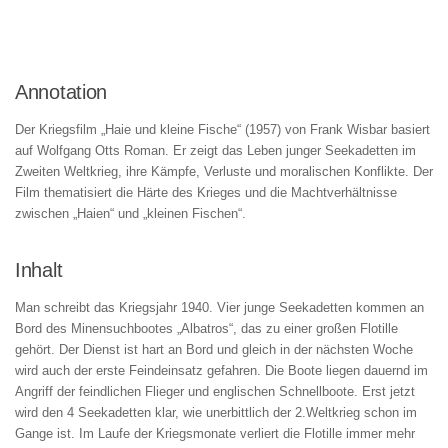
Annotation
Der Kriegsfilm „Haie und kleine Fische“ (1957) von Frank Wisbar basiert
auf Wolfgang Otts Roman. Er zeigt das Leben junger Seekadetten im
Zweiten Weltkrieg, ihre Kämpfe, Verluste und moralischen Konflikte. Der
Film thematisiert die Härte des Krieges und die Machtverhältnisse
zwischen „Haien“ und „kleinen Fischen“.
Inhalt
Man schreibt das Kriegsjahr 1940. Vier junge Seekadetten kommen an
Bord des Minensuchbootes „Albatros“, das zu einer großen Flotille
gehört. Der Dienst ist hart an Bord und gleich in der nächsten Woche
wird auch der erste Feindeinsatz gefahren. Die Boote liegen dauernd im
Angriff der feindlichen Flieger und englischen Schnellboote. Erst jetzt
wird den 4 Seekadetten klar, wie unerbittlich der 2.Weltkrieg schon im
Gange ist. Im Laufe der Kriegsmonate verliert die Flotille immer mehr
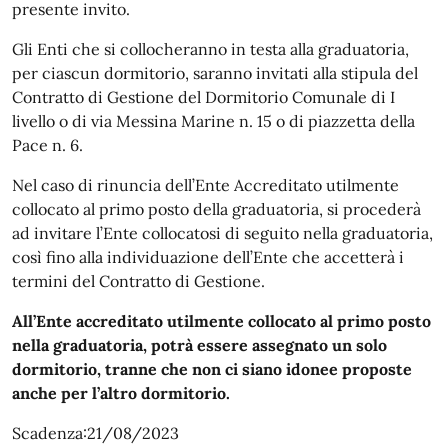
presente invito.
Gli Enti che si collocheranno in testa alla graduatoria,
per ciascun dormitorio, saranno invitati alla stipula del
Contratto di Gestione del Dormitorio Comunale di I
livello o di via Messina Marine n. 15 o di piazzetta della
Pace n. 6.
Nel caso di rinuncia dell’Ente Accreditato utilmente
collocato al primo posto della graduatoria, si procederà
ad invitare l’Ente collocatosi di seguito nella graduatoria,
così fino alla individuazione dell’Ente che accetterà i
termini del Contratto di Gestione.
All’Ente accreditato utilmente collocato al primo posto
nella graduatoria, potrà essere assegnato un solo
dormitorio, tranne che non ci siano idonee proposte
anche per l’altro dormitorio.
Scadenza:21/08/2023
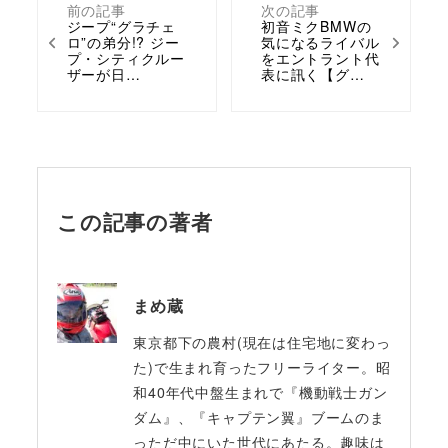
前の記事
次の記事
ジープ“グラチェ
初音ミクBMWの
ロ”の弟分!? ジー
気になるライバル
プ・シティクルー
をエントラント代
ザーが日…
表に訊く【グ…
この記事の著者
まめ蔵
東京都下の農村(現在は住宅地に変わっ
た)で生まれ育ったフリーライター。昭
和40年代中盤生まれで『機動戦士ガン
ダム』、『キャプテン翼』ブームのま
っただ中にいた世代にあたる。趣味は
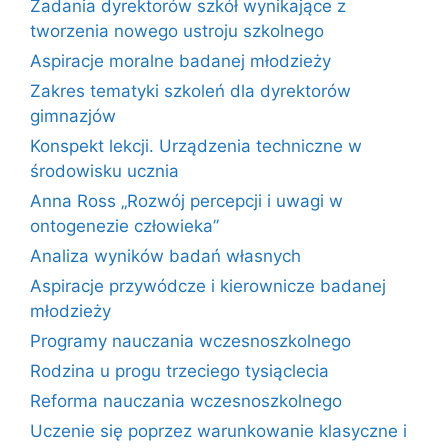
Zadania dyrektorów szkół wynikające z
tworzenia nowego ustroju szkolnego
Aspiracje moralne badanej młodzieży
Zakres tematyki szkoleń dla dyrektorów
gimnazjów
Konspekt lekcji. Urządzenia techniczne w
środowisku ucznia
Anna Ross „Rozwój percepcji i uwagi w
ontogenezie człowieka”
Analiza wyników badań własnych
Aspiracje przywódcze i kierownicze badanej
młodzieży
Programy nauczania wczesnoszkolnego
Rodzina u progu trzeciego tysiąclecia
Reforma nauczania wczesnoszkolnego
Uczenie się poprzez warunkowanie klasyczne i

================

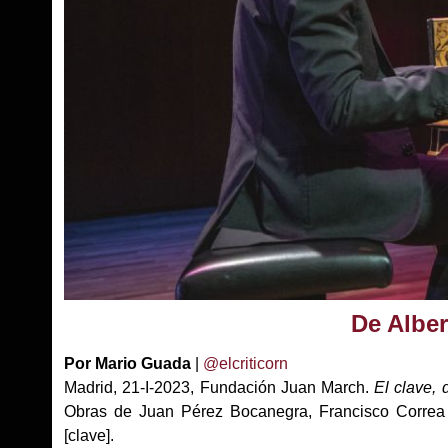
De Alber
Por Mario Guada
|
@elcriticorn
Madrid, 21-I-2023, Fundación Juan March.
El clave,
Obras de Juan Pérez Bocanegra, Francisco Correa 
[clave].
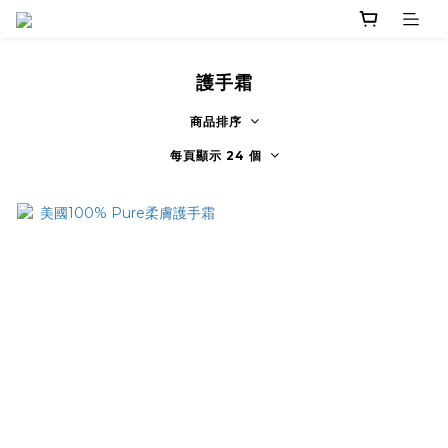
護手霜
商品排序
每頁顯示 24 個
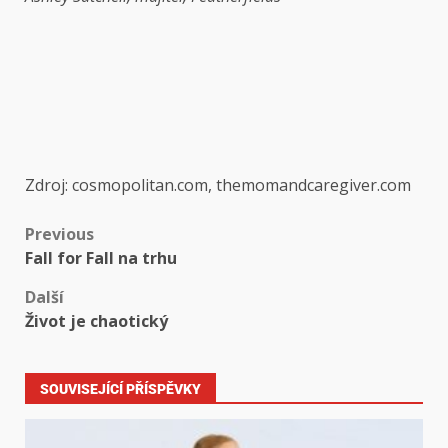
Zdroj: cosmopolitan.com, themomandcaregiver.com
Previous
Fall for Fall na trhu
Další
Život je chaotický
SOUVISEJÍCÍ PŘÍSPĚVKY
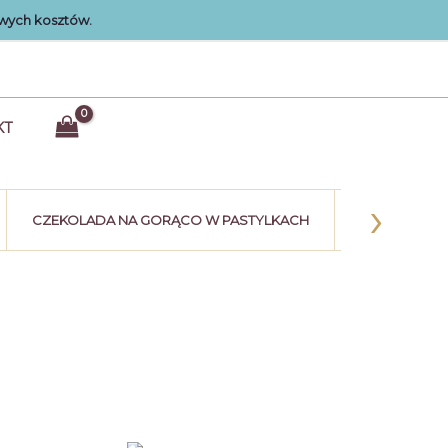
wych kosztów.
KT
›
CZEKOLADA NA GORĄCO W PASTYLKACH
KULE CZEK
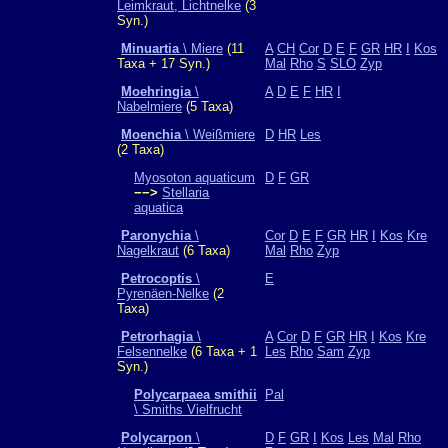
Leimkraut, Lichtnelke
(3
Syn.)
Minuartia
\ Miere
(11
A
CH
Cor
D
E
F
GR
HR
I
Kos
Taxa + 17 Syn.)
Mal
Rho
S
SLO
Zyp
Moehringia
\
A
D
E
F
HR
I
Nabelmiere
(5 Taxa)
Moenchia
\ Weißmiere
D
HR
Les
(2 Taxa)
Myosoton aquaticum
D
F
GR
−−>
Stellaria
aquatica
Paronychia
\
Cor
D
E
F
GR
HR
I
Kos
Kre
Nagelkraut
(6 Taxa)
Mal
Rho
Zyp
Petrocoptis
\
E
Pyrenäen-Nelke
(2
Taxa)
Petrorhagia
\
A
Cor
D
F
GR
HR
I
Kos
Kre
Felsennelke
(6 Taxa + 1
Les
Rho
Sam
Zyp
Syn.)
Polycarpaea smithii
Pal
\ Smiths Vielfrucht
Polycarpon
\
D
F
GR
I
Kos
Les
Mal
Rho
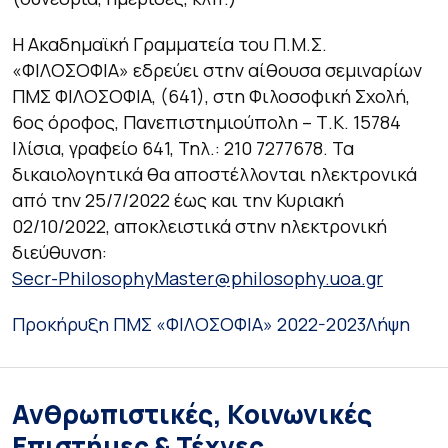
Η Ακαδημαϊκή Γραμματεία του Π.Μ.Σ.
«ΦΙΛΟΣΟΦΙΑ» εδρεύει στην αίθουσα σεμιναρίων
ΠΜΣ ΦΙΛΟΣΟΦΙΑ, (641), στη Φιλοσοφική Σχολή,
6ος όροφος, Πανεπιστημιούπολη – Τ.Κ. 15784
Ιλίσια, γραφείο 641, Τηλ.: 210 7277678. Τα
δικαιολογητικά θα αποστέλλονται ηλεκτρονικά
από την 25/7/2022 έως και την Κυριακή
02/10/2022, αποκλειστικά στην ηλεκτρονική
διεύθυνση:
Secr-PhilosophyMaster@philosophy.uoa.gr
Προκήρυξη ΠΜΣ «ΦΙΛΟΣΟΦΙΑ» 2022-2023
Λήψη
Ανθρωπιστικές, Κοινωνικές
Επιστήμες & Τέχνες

================

HOW TO COMPLETE THIS TASK:
For this listing, copy out every line that includes the word "primo".

TASK RESPONSE:
collocato al primo posto della graduatoria, si procederà
All’Ente accreditato utilmente collocato al primo posto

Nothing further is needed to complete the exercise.